Among the entries below, one line contains "ocho millones de" and another contains "do meu corpo". Transcribe those two lines and every line between them, exactly.

── The input ──

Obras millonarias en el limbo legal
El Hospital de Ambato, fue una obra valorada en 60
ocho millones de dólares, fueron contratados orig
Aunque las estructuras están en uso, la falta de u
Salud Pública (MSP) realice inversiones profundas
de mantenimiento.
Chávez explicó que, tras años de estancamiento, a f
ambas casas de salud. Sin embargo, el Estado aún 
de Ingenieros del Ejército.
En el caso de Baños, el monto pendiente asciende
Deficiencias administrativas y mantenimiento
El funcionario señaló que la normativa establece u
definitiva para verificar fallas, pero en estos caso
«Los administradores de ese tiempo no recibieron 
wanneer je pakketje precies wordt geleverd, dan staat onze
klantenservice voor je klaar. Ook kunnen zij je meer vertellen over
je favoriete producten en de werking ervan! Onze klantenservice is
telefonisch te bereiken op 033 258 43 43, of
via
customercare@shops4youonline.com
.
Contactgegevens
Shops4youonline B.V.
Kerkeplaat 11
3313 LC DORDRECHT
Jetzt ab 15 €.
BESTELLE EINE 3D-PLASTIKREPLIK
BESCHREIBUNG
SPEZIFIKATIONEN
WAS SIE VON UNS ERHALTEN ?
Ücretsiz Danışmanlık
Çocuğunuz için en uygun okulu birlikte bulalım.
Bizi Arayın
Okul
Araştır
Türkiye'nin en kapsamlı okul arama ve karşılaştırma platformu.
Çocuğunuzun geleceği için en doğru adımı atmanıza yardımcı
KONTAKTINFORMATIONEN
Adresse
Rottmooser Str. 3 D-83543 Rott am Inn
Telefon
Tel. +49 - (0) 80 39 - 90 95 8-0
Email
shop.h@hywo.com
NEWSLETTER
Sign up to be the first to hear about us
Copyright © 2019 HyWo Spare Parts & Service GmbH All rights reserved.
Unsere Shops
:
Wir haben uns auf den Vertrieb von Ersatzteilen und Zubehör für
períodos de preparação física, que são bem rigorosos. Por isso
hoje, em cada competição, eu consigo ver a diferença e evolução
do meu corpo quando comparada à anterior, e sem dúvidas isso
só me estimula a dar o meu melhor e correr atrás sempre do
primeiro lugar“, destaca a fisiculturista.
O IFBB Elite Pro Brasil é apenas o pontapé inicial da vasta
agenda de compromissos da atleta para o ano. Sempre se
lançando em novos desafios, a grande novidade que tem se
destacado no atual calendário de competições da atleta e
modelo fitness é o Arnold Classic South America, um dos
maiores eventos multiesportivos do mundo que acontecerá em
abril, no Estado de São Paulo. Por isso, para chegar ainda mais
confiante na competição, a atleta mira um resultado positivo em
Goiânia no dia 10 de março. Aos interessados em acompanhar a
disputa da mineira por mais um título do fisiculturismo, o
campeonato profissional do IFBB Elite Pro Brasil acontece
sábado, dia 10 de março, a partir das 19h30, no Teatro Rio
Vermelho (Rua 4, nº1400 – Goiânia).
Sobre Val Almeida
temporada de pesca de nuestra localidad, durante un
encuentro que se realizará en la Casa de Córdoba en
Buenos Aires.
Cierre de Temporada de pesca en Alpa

───

■ Written response
ocho millones de dólares, fueron contratados orig
Aunque las estructuras están en uso, la falta de u
Salud Pública (MSP) realice inversiones profundas
de mantenimiento.
Chávez explicó que, tras años de estancamiento, a f
ambas casas de salud. Sin embargo, el Estado aún 
de Ingenieros del Ejército.
En el caso de Baños, el monto pendiente asciende
Deficiencias administrativas y mantenimiento
El funcionario señaló que la normativa establece u
definitiva para verificar fallas, pero en estos caso
«Los administradores de ese tiempo no recibieron 
wanneer je pakketje precies wordt geleverd, dan staat onze
klantenservice voor je klaar. Ook kunnen zij je meer vertellen over
je favoriete producten en de werking ervan! Onze klantenservice is
telefonisch te bereiken op 033 258 43 43, of
via
customercare@shops4youonline.com
.
Contactgegevens
Shops4youonline B.V.
Kerkeplaat 11
3313 LC DORDRECHT
Jetzt ab 15 €.
BESTELLE EINE 3D-PLASTIKREPLIK
BESCHREIBUNG
SPEZIFIKATIONEN
WAS SIE VON UNS ERHALTEN ?
Ücretsiz Danışmanlık
Çocuğunuz için en uygun okulu birlikte bulalım.
Bizi Arayın
Okul
Araştır
Türkiye'nin en kapsamlı okul arama ve karşılaştırma platformu.
Çocuğunuzun geleceği için en doğru adımı atmanıza yardımcı
KONTAKTINFORMATIONEN
Adresse
Rottmooser Str. 3 D-83543 Rott am Inn
Telefon
Tel. +49 - (0) 80 39 - 90 95 8-0
Email
shop.h@hywo.com
NEWSLETTER
Sign up to be the first to hear about us
Copyright © 2019 HyWo Spare Parts & Service GmbH All rights reserved.
Unsere Shops
:
Wir haben uns auf den Vertrieb von Ersatzteilen und Zubehör für
períodos de preparação física, que são bem rigorosos. Por isso
hoje, em cada competição, eu consigo ver a diferença e evolução
do meu corpo quando comparada à anterior, e sem dúvidas isso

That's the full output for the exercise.